On peut leur reprocher leur bêtise crasse. Oui, mais pas seulement. Ce n’est plus uniquement de la bêtise. C’est la désignation d’un bouc émissaire. Ce ne sont pas les femmes en burkini qui sont responsables des attentats. C’est la politique néo-coloniale de la France : pour rappel depuis 2007, la France est intervenue militairement en Libye, en Syrie, au Mali, en Centrafrique, en Afghanistan. Tant que notre pays participera à ce type d’aventures militaires, ne nous étonnons pas des répercussions en France.
En employant la stratégie du bouc émissaire, les élus, les journalistes, les essayistes, les pseudo-experts ne font ni plus ni moins que ce qui se faisait dans les années 30 vis-à-vis des juifs. Le nouvel antisémitisme, ce sont ces attaques fielleuses et constantes contre les musulmans de France. Il se fait, comme dans les années 30, sur une base de classe. Dans les années 30, ce sont les juifs polonais, roumains, tchèques, slovaques, etc. qui étaient vilipendés, sur une double base, religieuse et sociale. Et dans quoi nos politiciens se vautrent-ils aujourd’hui, si ce n’est dans les mêmes travers ? Il n’y a pas de polémique quand un dignitaire saoudien ou des émirats privatise une plage ou un grand magasin pour y dépenser des fortunes. On ne reproche pas, dans les grands hôtels parisiens ou de la côte d’Azur, leurs tenues aux femmes de l’aristocratie qui portent le voile. Quand on a de l’argent, ce type de différence s’estompe complètement.
Ce qu’on reproche aux musulmans de France, ce n’est pas tant l’islam que leur appartenance à des classes sociales populaires, leur marginalité économique et sociale, quand bien même elle est l’héritage d’une situation historique qu’ils n’ont pas créée : la colonisation, la décolonisation, le néo-colonialisme qui continue à siphonner les richesses des anciennes colonies, les politiques d’immigration des années 60-70 pour l’industrie française, des politiques sociales lamentables en matière d’éducation, de logement, de santé…
Quoi de mieux qu’un bouc émissaire quand toutes les politiques de relance depuis les années 70 échouent, quand le chômage ne cesse de grimper, quand les acquis sociaux sont démantelés consciencieusement, quand le code du travail est cassé, tout cela par le biais de l’Union européenne ?

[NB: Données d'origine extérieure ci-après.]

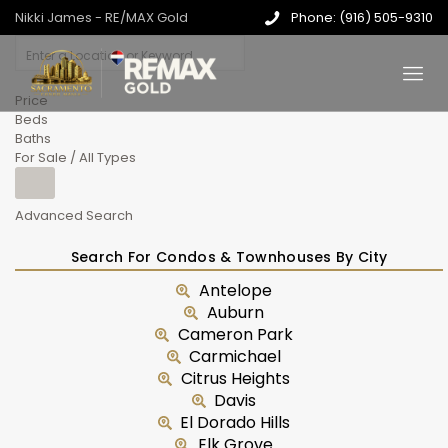
Nikki James - RE/MAX Gold
Phone: (916) 505-9310
Price
Beds
Baths
For Sale / All Types
Advanced Search
Search For Condos & Townhouses By City
Antelope
Auburn
Cameron Park
Carmichael
Citrus Heights
Davis
El Dorado Hills
Elk Grove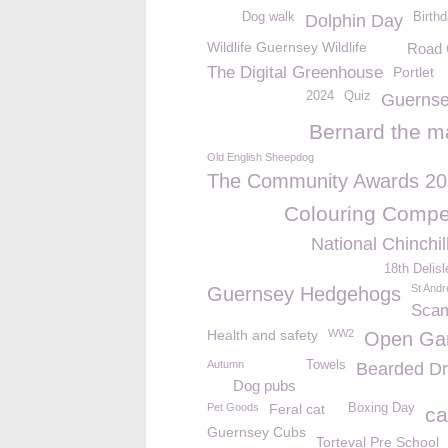
Dog walk
Birth
Dolphin Day
Wildlife Guernsey Wildlife
Road 
The Digital Greenhouse
Portlet
2024
Quiz
Guernse
Bernard the m
Old English Sheepdog
The Community Awards 2
Colouring Compet
National Chinchi
18th Delis
St And
Guernsey Hedgehogs
Sca
Health and safety
WW2
Open Ga
Autumn
Towels
Bearded D
Dog pubs
Pet Goods
Feral cat
Boxing Day
ca
Guernsey Cubs
Torteval Pre School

Comment ne pas en vouloir terriblement à ces hommes et ces femmes politiques dont les objectifs à court terme sont leur réélection et qui, pour cela, n’hésitent pas à enfourcher les discours les plus racistes en travestissant la réalité et en reportant l’attention sur une minorité qui n’a pas les moyens de se défendre ? Fracturer la société entre d’un côté les bons, Français, modernes, anti-sexistes, etc. et de l’autre les mauvais, musulmans, rétrogrades, voire terroristes, c’est cela, porter une parole politique ? Non ! C’est jouer avec le feu comme les politiciens des années 30 l’ont fait. Pourquoi en juillet 1942 a-t-on pu arrêter si facilement des centaines d’hommes, de femmes, d’enfants et de vieillards au Vel d’Hiv, avant leur déportation ? Parce que l’opinion publique avait été façonnée avant-guerre.
Je ne peux pas croire qu’en 2016, personne ne soit capable de se rappeler des années 30. Ce qui est fait aujourd’hui est un scandale national, dont les effets risquent de nous dépasser. Notre pays est dirigé par des apprentis sorciers, et nous manquons cruellement d’une perspective de changement de société.